L’impact ne se limiterait pas aux automobilistes. Le transport routier, l’agriculture, l’industrie et la logistique subiraient à leur tour la hausse des charges énergétiques. Dans un contexte où l’inflation reste un sujet sensible, un choc pétrolier amplifierait les tensions sur les prix des biens de consommation. L’histoire économique montre que les crises énergétiques ont souvent servi de catalyseur à des épisodes inflationnistes prolongés.
La fermeture totale du détroit demeure toutefois un scénario extrême. L’Iran dépend lui-même de ce passage pour exporter son pétrole, notamment vers l’Asie. Un blocage durable priverait Téhéran de ressources vitales et exposerait le pays à une réaction internationale immédiate. Les États-Unis maintiennent une présence navale importante dans la région précisément pour garantir la liberté de navigation. Une coalition maritime pourrait être rapidement mobilisée si la circulation des pétroliers était menacée.
Reste que les marchés n’attendent pas la matérialisation d’un tel scénario pour ajuster leurs anticipations. Les tensions géopolitiques introduisent une prime de risque dans le prix du baril. Cette prime peut s’installer dans la durée si le conflit s’enlise.
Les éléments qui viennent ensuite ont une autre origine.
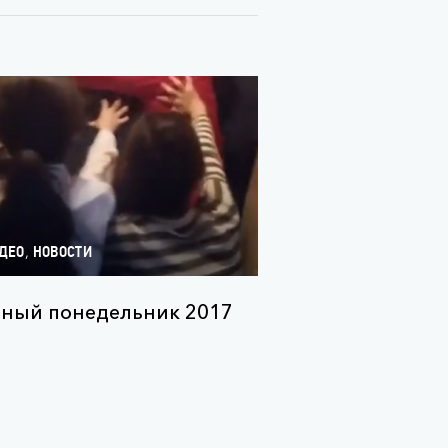
,
ДЕО
НОВОСТИ
ный понедельник 2017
Pour un pays importateur net comme le Maroc, cela signifie une vulnérabilité accrue face aux soubresauts du Golfe.
Au-delà de l’urgence conjoncturelle, la situation rappelle la centralité de la sécurité énergétique dans les équilibres géopolitiques. Tant que le détroit d’Ormuz demeurera l’artère principale du pétrole mondial, chaque crise militaire dans la région aura le pouvoir de peser sur les économies éloignées de plusieurs milliers de kilomètres. À Rabat comme ailleurs, l’évolution du conflit entre Washington et Téhéran sera scrutée non seulement pour ses implications diplomatiques, mais pour son impact direct sur le quotidien des ménages et des entreprises.